▶ [Task requirements] Filter the entries below, keeping every line that has the word "SundayMondayTuesdayWednesdayThursdayFrid".

Page segmentation data
++++
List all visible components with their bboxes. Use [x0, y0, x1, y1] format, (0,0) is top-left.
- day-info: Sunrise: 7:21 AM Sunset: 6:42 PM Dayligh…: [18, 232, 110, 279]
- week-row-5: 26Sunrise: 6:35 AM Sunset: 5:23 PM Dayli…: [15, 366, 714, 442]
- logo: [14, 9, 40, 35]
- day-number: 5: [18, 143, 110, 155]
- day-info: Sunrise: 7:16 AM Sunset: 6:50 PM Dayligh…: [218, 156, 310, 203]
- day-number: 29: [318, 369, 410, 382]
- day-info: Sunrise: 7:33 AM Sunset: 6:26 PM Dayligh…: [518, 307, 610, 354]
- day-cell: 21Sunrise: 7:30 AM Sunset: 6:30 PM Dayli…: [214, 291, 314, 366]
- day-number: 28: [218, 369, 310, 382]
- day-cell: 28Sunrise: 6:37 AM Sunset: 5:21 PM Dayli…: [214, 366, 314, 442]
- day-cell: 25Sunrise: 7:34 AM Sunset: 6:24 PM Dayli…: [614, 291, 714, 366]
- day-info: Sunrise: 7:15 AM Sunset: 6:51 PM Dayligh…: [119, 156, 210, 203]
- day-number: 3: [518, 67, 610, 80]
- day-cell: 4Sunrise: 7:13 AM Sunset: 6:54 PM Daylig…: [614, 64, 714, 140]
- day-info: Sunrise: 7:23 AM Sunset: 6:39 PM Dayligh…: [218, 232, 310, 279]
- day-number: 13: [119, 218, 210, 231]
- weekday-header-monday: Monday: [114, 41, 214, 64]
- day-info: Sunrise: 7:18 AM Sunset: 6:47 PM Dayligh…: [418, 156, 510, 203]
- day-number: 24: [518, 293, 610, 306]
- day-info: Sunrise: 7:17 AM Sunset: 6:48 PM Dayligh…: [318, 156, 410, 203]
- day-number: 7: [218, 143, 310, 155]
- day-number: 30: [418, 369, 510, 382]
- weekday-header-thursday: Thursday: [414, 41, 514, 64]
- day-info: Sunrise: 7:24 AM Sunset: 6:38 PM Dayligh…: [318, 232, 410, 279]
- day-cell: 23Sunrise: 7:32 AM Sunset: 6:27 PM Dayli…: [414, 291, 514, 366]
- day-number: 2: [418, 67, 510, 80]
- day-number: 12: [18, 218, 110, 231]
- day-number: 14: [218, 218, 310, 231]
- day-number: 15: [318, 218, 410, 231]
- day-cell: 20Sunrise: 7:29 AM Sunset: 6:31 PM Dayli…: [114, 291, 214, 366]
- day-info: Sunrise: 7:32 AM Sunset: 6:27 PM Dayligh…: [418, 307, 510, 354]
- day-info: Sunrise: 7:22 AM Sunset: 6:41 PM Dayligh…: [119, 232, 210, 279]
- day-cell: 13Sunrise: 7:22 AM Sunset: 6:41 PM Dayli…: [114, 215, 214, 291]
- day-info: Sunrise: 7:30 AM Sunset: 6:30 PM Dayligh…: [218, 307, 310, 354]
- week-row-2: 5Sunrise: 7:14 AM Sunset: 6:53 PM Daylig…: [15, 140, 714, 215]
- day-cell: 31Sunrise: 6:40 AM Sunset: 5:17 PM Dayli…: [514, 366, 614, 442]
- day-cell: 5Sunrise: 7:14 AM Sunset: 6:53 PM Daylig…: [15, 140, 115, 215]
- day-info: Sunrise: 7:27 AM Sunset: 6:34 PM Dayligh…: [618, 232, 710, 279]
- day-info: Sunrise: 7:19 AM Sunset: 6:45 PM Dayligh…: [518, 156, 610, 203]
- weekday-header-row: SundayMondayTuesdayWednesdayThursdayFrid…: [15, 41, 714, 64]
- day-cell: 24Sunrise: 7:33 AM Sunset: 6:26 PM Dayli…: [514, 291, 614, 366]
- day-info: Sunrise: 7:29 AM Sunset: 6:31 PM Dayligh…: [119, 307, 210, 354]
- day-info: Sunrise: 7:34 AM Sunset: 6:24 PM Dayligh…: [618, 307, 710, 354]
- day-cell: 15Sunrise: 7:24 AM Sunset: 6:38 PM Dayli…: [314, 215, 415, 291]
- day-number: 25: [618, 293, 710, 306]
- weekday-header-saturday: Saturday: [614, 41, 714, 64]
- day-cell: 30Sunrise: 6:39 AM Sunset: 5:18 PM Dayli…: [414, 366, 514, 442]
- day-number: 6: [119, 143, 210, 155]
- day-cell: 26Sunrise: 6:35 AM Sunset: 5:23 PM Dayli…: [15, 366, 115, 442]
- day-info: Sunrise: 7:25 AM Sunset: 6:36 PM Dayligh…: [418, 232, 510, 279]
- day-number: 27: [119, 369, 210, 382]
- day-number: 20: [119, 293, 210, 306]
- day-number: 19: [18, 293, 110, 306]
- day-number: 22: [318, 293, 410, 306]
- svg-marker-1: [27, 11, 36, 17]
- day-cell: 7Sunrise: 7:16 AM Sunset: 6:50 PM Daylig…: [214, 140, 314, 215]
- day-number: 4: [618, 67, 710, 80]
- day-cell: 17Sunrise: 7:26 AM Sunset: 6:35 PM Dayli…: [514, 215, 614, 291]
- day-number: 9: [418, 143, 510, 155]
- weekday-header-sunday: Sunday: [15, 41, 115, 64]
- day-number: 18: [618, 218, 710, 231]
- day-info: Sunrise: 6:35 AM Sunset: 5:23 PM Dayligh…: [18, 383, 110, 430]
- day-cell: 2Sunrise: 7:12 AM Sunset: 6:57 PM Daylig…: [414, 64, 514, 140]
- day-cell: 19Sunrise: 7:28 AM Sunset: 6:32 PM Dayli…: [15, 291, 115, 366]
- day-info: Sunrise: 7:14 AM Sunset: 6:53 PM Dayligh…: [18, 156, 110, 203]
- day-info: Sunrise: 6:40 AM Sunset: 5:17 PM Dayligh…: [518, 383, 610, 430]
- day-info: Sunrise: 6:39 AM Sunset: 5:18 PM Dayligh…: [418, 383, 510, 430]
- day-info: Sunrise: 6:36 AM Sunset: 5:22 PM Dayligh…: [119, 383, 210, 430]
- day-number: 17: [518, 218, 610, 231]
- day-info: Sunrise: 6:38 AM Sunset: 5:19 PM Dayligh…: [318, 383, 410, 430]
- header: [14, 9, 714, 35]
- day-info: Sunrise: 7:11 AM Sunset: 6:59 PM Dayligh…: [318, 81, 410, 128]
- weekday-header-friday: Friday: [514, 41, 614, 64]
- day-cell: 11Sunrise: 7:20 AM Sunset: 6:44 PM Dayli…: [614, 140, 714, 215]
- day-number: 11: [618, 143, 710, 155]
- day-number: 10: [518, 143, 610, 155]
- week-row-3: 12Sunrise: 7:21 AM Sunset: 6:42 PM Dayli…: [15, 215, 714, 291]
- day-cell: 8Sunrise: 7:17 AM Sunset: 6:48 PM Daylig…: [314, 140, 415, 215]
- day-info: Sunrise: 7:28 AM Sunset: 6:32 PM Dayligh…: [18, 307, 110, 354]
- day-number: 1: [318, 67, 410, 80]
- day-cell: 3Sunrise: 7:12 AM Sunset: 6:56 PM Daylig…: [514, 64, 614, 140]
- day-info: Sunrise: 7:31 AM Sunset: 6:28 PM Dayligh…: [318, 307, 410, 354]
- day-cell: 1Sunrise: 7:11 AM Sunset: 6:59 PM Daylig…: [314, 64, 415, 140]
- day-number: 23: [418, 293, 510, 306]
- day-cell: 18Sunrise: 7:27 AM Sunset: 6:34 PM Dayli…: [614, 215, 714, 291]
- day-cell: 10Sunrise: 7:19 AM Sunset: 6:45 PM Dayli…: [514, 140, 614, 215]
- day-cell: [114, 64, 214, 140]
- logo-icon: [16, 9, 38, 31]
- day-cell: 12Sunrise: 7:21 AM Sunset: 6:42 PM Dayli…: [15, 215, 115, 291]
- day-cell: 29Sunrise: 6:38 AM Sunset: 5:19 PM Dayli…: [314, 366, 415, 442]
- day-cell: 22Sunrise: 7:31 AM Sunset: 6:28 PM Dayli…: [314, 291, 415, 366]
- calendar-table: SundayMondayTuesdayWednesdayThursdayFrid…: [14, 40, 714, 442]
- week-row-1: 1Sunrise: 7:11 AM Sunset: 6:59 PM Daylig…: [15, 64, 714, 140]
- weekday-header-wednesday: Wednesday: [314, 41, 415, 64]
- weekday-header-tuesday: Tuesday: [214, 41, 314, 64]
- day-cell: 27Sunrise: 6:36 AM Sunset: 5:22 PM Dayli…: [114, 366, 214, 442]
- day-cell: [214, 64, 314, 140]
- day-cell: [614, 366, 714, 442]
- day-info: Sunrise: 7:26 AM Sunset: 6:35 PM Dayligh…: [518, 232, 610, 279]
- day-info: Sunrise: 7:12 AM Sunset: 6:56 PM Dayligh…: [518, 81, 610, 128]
++++
▶ [Solution for this problem]
- weekday-header-row: SundayMondayTuesdayWednesdayThursdayFrid…: [15, 41, 714, 64]
- calendar-table: SundayMondayTuesdayWednesdayThursdayFrid…: [14, 40, 714, 442]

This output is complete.